Pilate n’est pas à l’initiative du procès du Christ. Les autorités du Sanhedrin semblent
craindre ce Christ entré à Jérusalem le dimanche précédent, acclamé comme un sauveur,
comme le libérateur d’Israël. Cette manifestation par acclamation populaire lui apparaît
comme une possible et dangereuse restauration monarchique.
Jésus arrêté est conduit devant la grand prêtre. Depuis l’an 18, un certain Kaiphe
occupe cette fonction. Il a été nommé par le prédécesseur de Ponce Pilate. L’autorité romaine
est en effet effective sur les autorités locales religieuses juives. Cependant en pratique, ces
autorités ont une grande indépendance.
Le sanhedrin se réunit en séance plénière et l’instruction commence par la recherche de
témoignages pouvant condamner le Christ à mort.
La règle impérative posée dans la Bible veut que personne ne puisse être condamné sur un
seul témoignage « un témoin ne se présentera pas seul contre un homme qui aura commis un
crime, un péché ou une faute, quelqu’il soit. Il faut nécessairement 2 ou 3 témoins pour que
l’affaire puisse être instruite. Il faut également que ces témoignages concordent entre eux.
Parmi les motifs d’accusation alors lancés, certains attestent qu’ils ont entendu le
Christ dire qu’il pourrait défaire le sanctuaire et en 3 jours le rebâtir. Et cette déclaration de
profanation contre le sanctuaire national juif constitue un blasphème.
Marc relève cependant, à ce stade de la procédure, qu’aucun des témoignages n’est
concordant et la question décisive vient du grand prêtre : « est ce toi le Christ, le fils du Dieu
béni ? » Jésus répond « je le suis ».
Cette courte réponse est suffisante pour constituer dans la loi mosaique un blasphème car
Jésus reprend pour se qualifier le « je suis » c'est-à-dire le nom que Dieu lui-même se donne
dans l’Ancien testament. Le grand prêtre considère donc qu’il est passible de mort. Mais les
membres du Sanhendrin ne prononce là qu’un arrêt de mise en accusation et une décision de
prise de corps. La condamnation à mort n’est pas prononcée. Le châtiment contre les
blasphémateurs de la loi mosaique est la lapidation et si la condamnation à la lapidation avait
été prise, les 4 évangélistes en auraient parlé. Or ils ne disent rien sur ça et jean ne rend même
pas compte de cette comparution devant le Sanhendrin.
La condamnation n’est pas décidée car les autorités juives n’ont pas le pouvoir de faire
exécuter une sentence de mort, c’est pourquoi la compétence de Pilate le préfet romain est une
nécessité.
Ponce Pilate est envoyé par l’empereur Tibère comme préfet en Judée en l’an 26 et il reste
à ce poste jusqu’en 36. La Judée constitue une province impériale confiée à un gouverneur de
l’ordre Equestre.

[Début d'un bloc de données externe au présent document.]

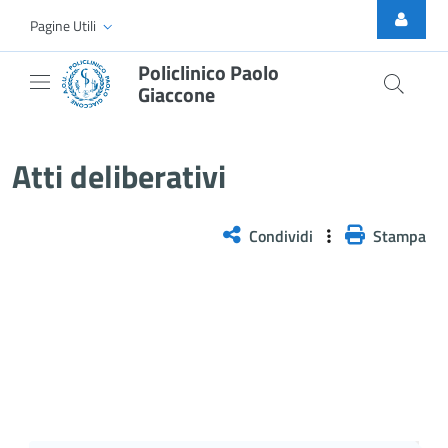
Skip to Main Content
Pagine Utili
Policlinico Paolo
Giaccone
Atti Deliberativi
Atti deliberativi
Condividi
Stampa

La Syrie, puissante province voisine est confiée elle à un léga de l’empereur
sénateur qui dispose de troupes importantes dont le gouverneur de Judée peut faire appel.
Les prérogatives d’un gouverneur de rang équestre comme Pilate autonome en dépit de son
puissant voisin, équivalent aux pleins pouvoirs : Pilate dispose de l’imperium, pouvoir
administratif suprême qui comprend la justice criminelle, droit de vie et droit de mort.
C’est donc à la résidence officielle de Pilate que Kaiphe fait conduire Jésus. Les débats
ont lieu devant cette résidence, dans la cour probablement. Le sein Sanhendrin n’entre pas
dans la demeure d’un idolâtre comme Pilate, c’est un lieu impie.
La foule, en revanche est présente. L’acclamation populaire fait d’ailleurs partie des mises en
accusation publiques en orient ainsi que des usages de procédure criminelle romaine. Mais le
rôle de la foule s’arrête là. Il serait abusif de lui reconnaître une importance et une
responsabilité plus grande au niveau judiciaire.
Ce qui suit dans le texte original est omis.